The issue ratings on Morocco's senior unsecured foreign and local currency bonds were also affirmed at BBB- and BBB respectively.
The ratings affirmation reflects its resilience during the years of transition following the ‘Arab Spring’ in early 2011, Fitch underscored. GDP growth has also remained strong despite a challenging external and domestic environment. Fitch noted that accommodative public policies have boosted government and external debt ratios but the trend will unwind, supported by both the political drive to implement reforms and a gradual recovery in the euro zone.
Morocco’s central government and the current account shrank by 2 pps in 2013 to 5.4% and 7.5% of GDP respectively, Fitch estimated. This was due to reforms on energy subsidies, strong performance of new export industries and lower oil prices. The twin deficits will gradually narrow as reforms continue and the external environment improves, according to Fitch.

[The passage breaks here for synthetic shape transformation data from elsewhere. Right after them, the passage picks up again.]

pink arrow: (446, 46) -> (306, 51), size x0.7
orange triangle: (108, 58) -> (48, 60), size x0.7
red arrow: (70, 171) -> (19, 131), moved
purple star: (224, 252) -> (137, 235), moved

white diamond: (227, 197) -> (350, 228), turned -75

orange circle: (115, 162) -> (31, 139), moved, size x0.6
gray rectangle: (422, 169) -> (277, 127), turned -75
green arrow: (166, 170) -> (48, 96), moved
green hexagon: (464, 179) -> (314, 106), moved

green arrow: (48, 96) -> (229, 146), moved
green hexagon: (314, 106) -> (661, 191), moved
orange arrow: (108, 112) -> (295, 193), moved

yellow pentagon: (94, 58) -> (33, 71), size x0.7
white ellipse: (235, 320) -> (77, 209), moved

The ratings agency also tackled Morocco’s public debt dynamics, saying that on a general government consolidated basis, public debt peaked to 46.6% of GDP in 2013 (versus 40% for the BBB median). But the ratio should stabilise at this level in 2014 before declining thereafter. The main risks to Morocco’s debt dynamics are slower-than-expected fiscal consolidation and GDP growth.
Fitch was also upbeat on the GDP growth that quickened to 4.8% in 2013 from 2.7% a year earlier on a weather-related sharp rebound in agricultural output (+20%) despite a slowdown in non-agricultural output (to 3.1% in 2013 from 4.5% in 2012).

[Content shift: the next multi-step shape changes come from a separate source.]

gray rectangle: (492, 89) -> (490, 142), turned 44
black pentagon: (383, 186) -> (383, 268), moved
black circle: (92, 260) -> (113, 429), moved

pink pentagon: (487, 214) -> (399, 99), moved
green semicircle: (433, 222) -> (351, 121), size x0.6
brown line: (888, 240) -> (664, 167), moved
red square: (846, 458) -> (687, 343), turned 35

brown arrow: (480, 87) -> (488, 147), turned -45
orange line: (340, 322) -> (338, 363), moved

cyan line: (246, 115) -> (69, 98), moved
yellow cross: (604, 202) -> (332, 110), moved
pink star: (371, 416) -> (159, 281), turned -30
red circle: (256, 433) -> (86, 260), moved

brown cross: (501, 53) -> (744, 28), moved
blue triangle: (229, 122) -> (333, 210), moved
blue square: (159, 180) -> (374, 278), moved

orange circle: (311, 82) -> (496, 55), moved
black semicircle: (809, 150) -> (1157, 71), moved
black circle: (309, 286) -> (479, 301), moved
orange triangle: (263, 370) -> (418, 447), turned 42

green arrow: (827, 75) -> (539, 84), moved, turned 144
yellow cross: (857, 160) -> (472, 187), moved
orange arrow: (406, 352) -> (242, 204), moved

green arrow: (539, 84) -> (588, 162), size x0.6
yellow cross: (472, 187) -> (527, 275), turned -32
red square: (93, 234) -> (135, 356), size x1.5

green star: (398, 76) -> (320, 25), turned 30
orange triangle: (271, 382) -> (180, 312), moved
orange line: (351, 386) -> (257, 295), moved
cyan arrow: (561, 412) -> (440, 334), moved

GDP growth will remain above 4% in the medium term as the non-agricultural sector strengthens on expected stronger European demand (Europe accounts for 60% of current account receipts (CXR), 80% of foreign tourists and remittances and 50% of exports) and domestic demand, Fitch forecasts.

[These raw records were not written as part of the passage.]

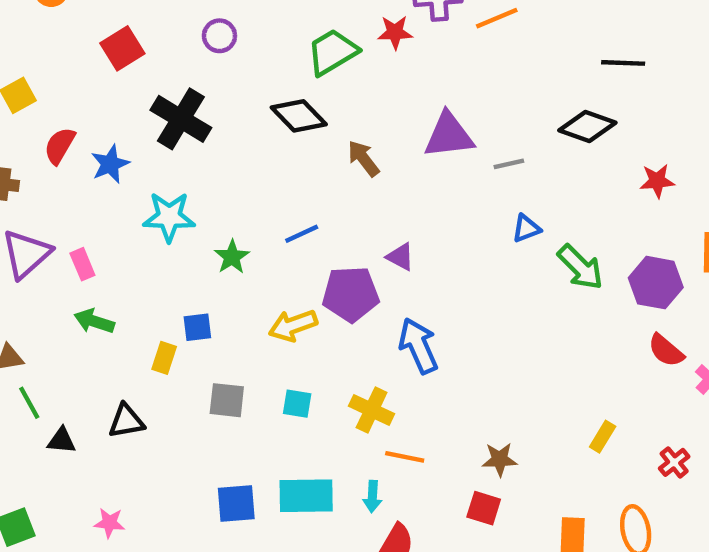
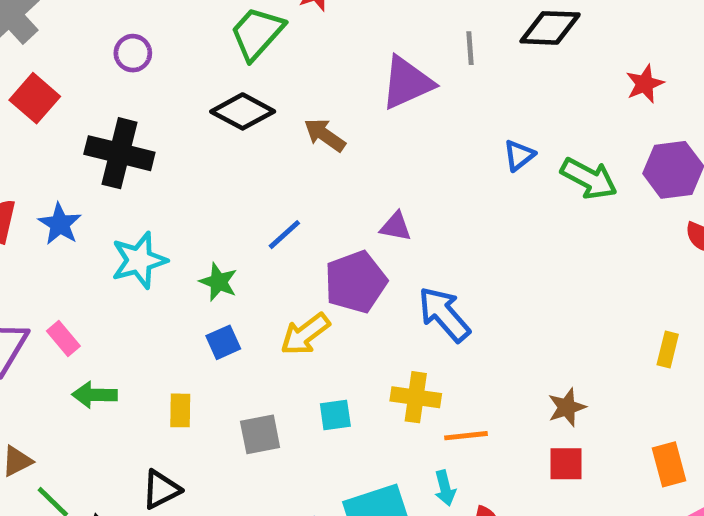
gray line: (509, 164) -> (470, 48), moved, turned -64
red star: (657, 181) -> (645, 84), moved
blue square: (197, 327) -> (223, 342), moved

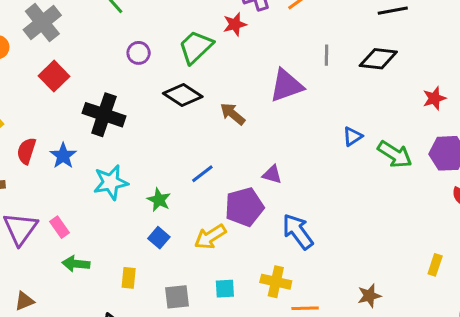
gray line: (470, 48) -> (327, 55), moved
purple circle: (133, 53) -> (139, 53), moved
blue square: (223, 342) -> (159, 238), turned -30

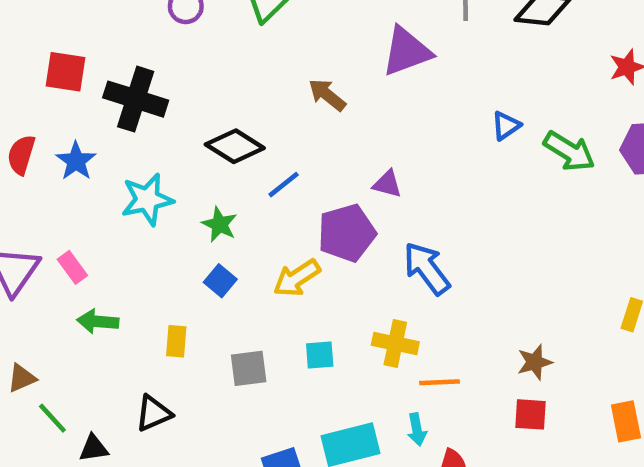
red square: (54, 76) -> (65, 72), moved, turned -36
black diamond: (183, 95) -> (235, 146), moved

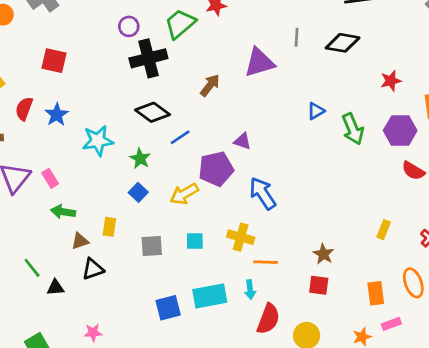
brown arrow: (327, 95) -> (210, 85), turned 85
black cross: (136, 99) -> (148, 58), moved, turned -36
green arrow: (569, 151) -> (353, 129), turned 32
brown star: (535, 362) -> (323, 254), turned -30
brown triangle: (22, 378) -> (80, 241), moved

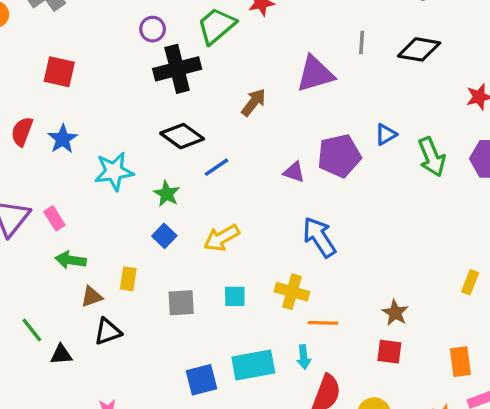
purple pentagon: (216, 169) -> (339, 156), moved

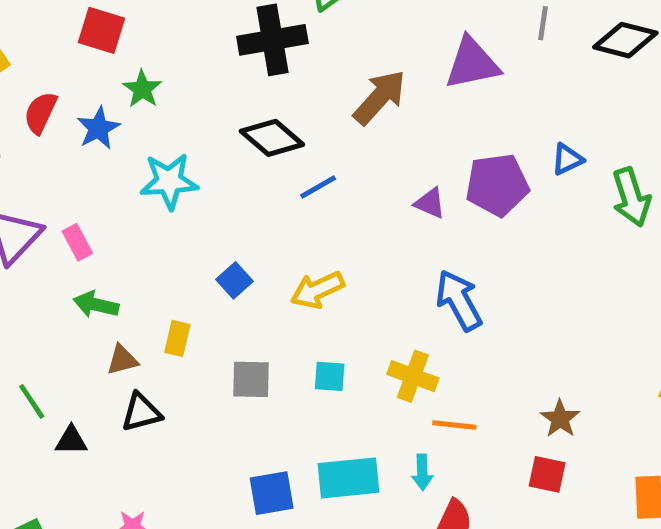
brown arrow: (254, 102) -> (380, 97), size x1.4
green star: (167, 194) -> (142, 89), moved

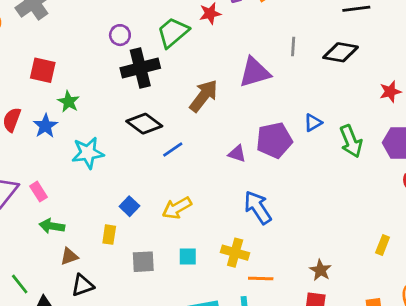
yellow rectangle: (177, 338) -> (109, 235), moved

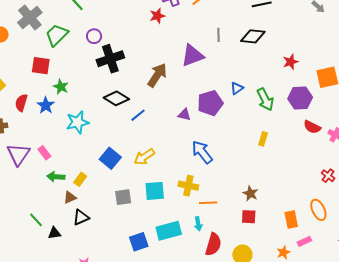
green trapezoid: (173, 32) -> (57, 35), moved
blue square: (129, 206) -> (110, 158), size x1.5
yellow rectangle: (109, 235) -> (80, 179), moved, turned 32
yellow rectangle: (383, 245) -> (263, 139), moved
cyan square: (188, 256) -> (155, 191), size x1.5

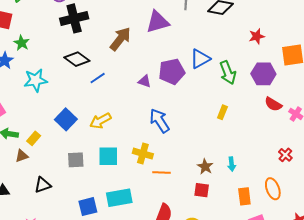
blue triangle: (237, 88) -> (200, 59), size x1.5
black triangle: (81, 217) -> (43, 185), moved
cyan arrow: (198, 224) -> (232, 164), moved

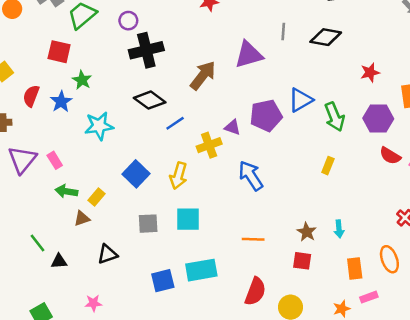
yellow arrow: (100, 121) -> (178, 176), turned -45
yellow cross: (143, 154) -> (209, 145), moved, turned -36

The new coalition government will push forward with reforms and budget tightening in line with the recent announcement of further cuts in energy subsidies, Fitch noted. The IMF programme, started in August 2012, has provided not only a precautionary credit line (USD 6.2bn) but also a strong anchor for reform, Fitch underscored. Potential continuing IMF involvement after the current programme ends in August 2014 should support the reform agenda, Fitch added.
Morocco’s stable ratings outlook reflects Fitch's assessment that upside and downside risks to the ratings are
currently well balanced. The outlook is underpinned by a substantive narrowing in Morocco's twin deficits that materially reduces the vulnerability of the economy to shocks and improvements in social indicators (youth unemployment, poverty) amid entrenched political stability.
The outlook, however, is dented by insufficient fiscal consolidation to narrow the budget deficit, a weakening economic performance and sharply rising net external debt in the face of external shocks. The latter include weaker-than-expected euro zone performance or higher-than-expected oil prices. Social instability could also constrain the political scope for reform in Morocco, Fitch said.